Drost also cited Scotland’s Techscaler programme as proof that targeted, locally‑driven initiatives can amplify the mycelial effect, linking founders with mentors, educators, and investors regardless of postcode.
Long‑term stability – the real test
Even the most generous reforms will flop if they are not delivered consistently. Dame Anne Glover warned that “the success of these measures will depend on swift implementation and continued collaboration between government, industry, and investors.”
Jamie Roberts summed up the overarching requirement, when capital cycles within the sector, retaining it owes more to consistent policy than one-off tax breaks. “What matters now is a policy environment that gives growing companies the confidence to invest, hire and innovate,” he said. “A consistent long‑term approach will be key to ensuring UK businesses continue to thrive.”
Finally, Drost echoed the sentiment, adding that “if the UK commits to building the infrastructure and partnerships that underpin a healthy tech ecosystem, it can cement its place as one of the best nations in the world to start and scale a company.”
A firm foundation or a tax gamble
For a chancellor, every budget can become a matter of faith.

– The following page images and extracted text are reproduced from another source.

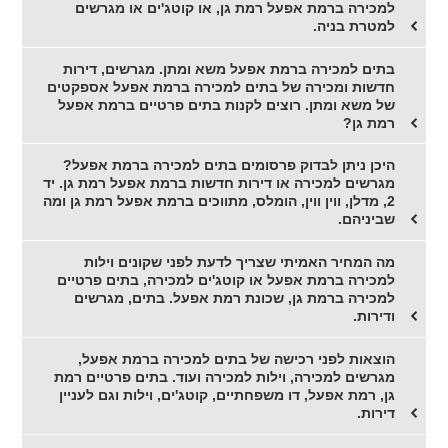
למכירה ברמת אפעל רמת גן, או קוטג'ים או מגרשים
למטרת בניה.
בתים למכירה ברמת אפעל משא ומתן. מגרשים, דירות
חדשות ומכירה של בתים למכירה ברמת אפעל אספקטים
של משא ומתן. רוצים לקנות בתים פרטיים ברמת אפעל
רמת גן?
היכן ניתן לבדוק פרסומים בתים למכירה ברמת אפעל?
מגרשים למכירה או דירות חדשות ברמת אפעל רמת גן. יד
2, מדלן, ווין ווין, הומלס, מתווכים ברמת אפעל רמת גן ומה
שביניהם.
מה המחיר האמיתי שצריך לדעת לפני שקונים וילות
למכירה ברמת אפעל או קוטג'ים למכירה, בתים פרטיים
למכירה ברמת גן, שכונת רמת אפעל. בתים, מגרשים
ודירות.
הוצאות לפני רכישה של בתים למכירה ברמת אפעל,
מגרשים למכירה, וילות למכירה ועוד. בתים פרטיים רמת
גן, רמת אפעל, דו משפחתיים, קוטג'ים, וילות וגם לעניין
דירות.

Calls for investment are balanced by demands that taxes cannot be raised to pay for it; Reeves’ view seems to be that the return on investment is worth far more than the risk of capital moving elsewhere.
Whether threats to invest elsewhere are real or bluff, a country with strong investment in tech and a stable, startup-friendly policy is likely to remain an attractive prospect for founders and investors after Reeves’ budget.